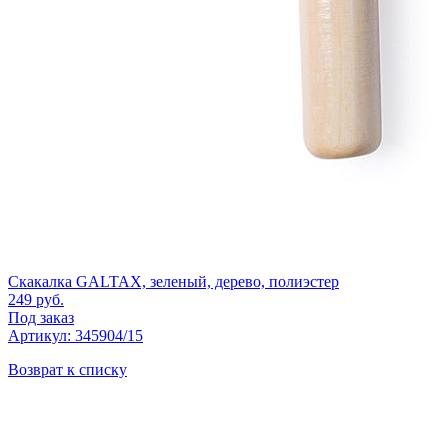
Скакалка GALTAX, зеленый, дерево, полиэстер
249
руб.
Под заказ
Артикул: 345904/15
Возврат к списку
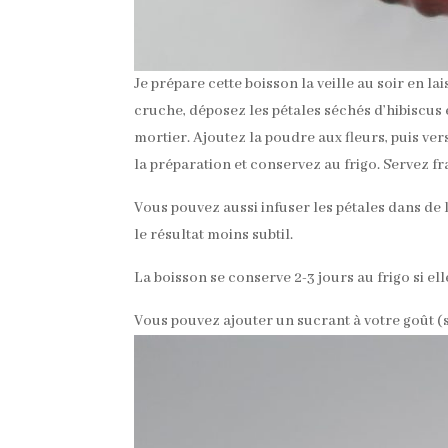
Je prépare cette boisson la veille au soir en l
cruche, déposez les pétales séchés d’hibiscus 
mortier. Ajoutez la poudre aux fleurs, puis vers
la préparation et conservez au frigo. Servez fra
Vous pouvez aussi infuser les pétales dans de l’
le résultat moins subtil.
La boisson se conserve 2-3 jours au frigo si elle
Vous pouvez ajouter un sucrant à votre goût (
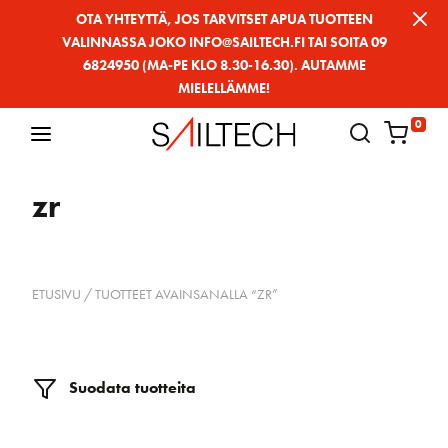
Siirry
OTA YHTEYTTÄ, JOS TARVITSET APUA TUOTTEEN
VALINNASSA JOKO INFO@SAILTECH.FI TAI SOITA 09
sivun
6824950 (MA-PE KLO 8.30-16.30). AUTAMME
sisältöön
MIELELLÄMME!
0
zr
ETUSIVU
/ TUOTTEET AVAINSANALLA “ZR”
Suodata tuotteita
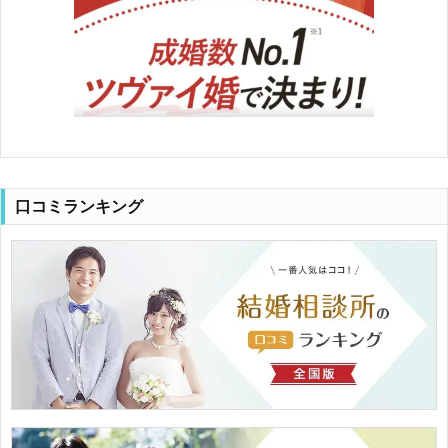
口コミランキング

---

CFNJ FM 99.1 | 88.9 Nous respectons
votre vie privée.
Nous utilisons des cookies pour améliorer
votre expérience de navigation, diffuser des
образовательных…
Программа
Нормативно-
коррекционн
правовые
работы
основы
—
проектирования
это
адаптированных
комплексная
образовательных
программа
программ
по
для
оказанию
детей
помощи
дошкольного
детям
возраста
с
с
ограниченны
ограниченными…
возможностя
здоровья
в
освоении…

- [What you should do] Provide the number of lines in the entries that include "pétales", and no other text.

- [Output of the exercise] 2